(Records from a data source)

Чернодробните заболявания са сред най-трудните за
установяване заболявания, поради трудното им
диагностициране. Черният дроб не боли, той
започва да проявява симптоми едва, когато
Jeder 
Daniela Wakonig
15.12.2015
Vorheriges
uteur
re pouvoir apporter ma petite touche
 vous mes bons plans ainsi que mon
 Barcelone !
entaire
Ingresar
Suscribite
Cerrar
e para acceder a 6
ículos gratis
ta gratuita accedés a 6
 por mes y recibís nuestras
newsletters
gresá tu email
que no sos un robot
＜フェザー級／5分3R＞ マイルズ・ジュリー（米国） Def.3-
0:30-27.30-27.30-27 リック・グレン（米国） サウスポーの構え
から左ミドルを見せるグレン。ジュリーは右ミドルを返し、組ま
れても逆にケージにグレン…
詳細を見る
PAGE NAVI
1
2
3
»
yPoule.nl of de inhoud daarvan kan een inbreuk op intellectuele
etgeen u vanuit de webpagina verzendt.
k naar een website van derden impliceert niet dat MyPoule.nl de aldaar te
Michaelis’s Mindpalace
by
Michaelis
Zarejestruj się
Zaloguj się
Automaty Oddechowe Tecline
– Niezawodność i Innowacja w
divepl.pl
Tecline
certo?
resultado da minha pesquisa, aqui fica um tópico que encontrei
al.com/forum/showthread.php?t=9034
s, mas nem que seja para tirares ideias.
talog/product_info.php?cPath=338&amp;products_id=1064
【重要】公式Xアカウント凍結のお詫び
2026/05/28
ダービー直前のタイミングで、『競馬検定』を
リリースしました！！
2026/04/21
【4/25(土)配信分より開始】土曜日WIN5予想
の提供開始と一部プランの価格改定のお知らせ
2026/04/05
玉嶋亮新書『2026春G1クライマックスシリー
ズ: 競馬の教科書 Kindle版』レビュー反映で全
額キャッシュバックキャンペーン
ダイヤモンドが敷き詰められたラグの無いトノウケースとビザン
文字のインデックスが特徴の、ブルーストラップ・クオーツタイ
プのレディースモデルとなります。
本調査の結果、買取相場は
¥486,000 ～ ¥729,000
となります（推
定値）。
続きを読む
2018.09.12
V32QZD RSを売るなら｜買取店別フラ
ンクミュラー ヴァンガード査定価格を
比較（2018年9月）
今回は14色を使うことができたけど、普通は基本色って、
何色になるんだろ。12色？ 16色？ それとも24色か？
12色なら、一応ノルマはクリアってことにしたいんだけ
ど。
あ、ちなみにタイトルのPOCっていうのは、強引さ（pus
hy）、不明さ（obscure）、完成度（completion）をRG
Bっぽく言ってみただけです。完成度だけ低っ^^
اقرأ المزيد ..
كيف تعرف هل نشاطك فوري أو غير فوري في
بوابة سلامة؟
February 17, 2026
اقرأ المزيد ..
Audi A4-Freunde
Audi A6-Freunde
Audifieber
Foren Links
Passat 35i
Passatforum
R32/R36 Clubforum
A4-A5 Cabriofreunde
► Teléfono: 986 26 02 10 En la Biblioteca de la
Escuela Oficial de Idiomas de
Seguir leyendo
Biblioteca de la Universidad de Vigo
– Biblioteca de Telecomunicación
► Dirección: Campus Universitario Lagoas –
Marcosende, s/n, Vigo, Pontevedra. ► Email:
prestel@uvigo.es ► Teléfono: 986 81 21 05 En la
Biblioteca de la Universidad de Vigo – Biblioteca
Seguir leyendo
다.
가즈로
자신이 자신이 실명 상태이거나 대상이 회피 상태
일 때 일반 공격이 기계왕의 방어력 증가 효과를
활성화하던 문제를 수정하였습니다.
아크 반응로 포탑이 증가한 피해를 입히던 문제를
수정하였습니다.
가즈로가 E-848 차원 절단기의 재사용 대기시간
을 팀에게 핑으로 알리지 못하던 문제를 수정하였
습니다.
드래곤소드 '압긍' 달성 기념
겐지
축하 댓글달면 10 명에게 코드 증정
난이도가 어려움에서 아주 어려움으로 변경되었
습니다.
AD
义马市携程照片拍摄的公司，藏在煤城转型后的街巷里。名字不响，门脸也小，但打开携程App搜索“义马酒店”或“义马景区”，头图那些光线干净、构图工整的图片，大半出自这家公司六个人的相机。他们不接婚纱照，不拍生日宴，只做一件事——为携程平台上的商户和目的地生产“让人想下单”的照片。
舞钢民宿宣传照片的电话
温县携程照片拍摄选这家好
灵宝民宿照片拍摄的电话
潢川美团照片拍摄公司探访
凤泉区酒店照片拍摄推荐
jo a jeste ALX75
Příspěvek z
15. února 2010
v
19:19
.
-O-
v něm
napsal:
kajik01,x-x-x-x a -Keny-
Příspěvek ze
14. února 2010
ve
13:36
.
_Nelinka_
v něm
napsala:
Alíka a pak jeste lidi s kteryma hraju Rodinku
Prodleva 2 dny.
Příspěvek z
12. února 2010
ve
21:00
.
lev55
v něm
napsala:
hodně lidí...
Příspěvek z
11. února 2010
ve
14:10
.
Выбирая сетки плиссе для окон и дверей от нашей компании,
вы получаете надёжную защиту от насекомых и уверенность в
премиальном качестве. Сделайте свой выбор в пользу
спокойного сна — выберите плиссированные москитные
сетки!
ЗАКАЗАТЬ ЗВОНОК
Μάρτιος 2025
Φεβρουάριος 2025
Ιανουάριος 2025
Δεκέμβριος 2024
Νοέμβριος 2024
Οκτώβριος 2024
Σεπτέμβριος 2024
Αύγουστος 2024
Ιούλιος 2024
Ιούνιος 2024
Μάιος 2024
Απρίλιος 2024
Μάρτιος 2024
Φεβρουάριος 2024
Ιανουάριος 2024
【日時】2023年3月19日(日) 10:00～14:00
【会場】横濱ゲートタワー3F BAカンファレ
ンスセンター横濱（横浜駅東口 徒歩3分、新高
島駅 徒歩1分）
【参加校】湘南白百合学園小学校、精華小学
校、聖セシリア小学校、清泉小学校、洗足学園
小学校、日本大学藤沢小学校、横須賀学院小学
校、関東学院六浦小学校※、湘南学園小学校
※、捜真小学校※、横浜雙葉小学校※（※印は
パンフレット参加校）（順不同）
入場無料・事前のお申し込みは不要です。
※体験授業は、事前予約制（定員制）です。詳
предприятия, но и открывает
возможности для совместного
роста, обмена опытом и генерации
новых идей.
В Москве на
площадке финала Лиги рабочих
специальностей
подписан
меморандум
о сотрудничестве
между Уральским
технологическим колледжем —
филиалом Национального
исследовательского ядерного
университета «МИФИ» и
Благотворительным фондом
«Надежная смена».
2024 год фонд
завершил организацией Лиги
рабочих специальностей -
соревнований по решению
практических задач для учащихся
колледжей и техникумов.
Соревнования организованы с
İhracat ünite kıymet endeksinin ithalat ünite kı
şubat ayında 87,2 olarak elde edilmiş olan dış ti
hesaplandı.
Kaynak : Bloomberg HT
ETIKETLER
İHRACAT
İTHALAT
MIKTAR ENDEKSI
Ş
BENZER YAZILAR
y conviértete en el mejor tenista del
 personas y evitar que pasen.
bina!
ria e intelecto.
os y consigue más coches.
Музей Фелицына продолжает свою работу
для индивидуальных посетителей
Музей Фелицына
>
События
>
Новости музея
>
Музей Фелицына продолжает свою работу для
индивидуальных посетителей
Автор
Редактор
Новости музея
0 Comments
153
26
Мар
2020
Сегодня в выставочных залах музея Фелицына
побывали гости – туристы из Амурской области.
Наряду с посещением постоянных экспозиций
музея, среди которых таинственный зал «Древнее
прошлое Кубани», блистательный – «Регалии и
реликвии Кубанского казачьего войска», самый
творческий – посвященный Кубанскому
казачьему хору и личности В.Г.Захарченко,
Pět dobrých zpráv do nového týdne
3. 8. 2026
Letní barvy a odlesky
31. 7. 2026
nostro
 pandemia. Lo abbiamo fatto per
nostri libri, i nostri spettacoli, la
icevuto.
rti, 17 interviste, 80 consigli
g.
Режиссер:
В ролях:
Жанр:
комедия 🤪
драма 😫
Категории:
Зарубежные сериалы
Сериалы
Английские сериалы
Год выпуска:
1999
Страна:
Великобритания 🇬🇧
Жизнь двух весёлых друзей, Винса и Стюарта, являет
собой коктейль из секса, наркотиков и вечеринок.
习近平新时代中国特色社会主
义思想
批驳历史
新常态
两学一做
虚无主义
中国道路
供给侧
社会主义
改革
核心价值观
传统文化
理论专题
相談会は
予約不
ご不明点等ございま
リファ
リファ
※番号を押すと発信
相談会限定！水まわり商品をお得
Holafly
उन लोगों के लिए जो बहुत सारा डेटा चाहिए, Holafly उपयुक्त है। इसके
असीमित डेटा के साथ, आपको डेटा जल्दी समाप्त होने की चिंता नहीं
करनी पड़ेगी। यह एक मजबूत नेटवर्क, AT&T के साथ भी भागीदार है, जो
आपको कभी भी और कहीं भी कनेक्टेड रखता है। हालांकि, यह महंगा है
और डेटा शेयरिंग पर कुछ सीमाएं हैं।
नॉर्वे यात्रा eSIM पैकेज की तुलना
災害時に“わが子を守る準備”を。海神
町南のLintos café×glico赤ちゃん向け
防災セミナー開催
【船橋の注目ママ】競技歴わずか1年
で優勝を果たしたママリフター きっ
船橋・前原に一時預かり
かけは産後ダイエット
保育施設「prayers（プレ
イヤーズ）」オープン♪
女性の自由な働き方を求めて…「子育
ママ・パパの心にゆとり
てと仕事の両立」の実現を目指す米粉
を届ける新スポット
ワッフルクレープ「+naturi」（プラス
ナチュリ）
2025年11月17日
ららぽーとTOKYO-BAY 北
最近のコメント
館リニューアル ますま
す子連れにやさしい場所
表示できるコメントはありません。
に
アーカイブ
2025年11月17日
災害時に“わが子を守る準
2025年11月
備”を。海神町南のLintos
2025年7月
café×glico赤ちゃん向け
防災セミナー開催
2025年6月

* _GOAL OF THE EXERCISE_:
Where a line of the records has the string "Holafly", copy that line.

* _SOLUTION TO THIS EXERCISE_:
Holafly
उन लोगों के लिए जो बहुत सारा डेटा चाहिए, Holafly उपयुक्त है। इसके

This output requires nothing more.